Le zélote et le zélé
Plutôt que d’être un énième film de guerre, Tu ne tueras point avait l’opportunité de faire le portrait d’une anomalie humaine au beau milieu de la communion guerrière. Sur ce plan-là, c’est un échec, mais un échec somme toute académique, donc non dénué d’intérêt dans ce cas précis, en ce qu’il permet au moins de recadrer un peu l’aura sulfureuse que les bonnes âmes ont conçues du réalisateur. La posture publique assez extrême de « Mad Mel » (ses prises de position bien à droite, ses sorties alcoolisées d’il y a quelques années, voire le simple fait d’avoir choisi de mettre en scène la Passion du Christ) se retrouve trop souvent projetée par les esprits sur sa posture de cinéaste, alors qu’un tel report n’est en réalité pas si évident.

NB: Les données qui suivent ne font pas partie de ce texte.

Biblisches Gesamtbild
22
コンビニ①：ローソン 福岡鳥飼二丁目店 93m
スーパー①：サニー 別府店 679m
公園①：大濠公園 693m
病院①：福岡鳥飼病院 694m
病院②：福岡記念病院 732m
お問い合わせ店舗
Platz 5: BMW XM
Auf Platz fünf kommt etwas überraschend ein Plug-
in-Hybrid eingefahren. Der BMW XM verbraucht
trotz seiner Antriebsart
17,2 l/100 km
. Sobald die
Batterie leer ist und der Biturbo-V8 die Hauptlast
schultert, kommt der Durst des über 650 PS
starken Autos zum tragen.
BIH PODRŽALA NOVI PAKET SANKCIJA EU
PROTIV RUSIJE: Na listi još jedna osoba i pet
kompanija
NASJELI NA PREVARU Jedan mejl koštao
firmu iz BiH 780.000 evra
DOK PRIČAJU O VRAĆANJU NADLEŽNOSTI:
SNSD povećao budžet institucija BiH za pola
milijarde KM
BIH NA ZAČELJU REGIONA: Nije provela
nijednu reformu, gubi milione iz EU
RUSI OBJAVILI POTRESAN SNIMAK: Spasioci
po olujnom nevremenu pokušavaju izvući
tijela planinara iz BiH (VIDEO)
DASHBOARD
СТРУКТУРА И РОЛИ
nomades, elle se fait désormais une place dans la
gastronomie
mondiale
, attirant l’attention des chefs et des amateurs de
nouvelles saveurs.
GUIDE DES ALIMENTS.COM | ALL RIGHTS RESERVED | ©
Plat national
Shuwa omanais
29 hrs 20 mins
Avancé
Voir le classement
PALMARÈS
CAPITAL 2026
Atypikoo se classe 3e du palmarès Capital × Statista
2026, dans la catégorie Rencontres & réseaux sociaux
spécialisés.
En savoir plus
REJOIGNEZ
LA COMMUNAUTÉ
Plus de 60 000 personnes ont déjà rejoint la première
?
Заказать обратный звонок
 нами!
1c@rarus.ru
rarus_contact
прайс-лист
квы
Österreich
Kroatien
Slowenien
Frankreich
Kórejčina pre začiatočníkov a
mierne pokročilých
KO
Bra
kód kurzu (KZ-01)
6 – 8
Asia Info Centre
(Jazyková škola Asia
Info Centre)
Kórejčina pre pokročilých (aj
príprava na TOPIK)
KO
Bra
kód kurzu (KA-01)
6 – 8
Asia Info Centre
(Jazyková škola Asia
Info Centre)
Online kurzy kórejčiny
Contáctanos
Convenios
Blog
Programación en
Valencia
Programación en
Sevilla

On constate que Gibson a du mal à faire de cette posture un vrai enjeu de cinéma singulier. Si la violence exacerbée de ses films a de quoi mettre mal à l’aise, surtout quand elle est mise en rapport avec la religion, la façon dont il rend le spectacle fascinant relève moins d’une fantasmagorie personnelle que d’un professionnalisme pesant exigeant l’efficacité à tout prix et la caractérisation simpliste — des travers qui ne lui appartiennent pas en propre mais relèvent du formatage de l’industrie, même quand il choisit de filmer Jésus martyrisé à coups de fouet clouté. La brutalité qu’on prête à ses films n’est autre que celle qu’il étale devant sa caméra, pas celle de sa mise en scène qui n’est qu’affaire d’efficacité et ne prend le parti patriotique que parce que c’est la convention : qu’il filme les boys fauchés par les balles ou le suicide rituel d’un officier japonais (un des rares moments, soit dit en passant, où l’ennemi arbore un semblant de visage humain), il déploie la même grandiloquence pataude. En somme, Gibson réalisateur est moins un zélote religieux qu’un zélé de l’entertainment.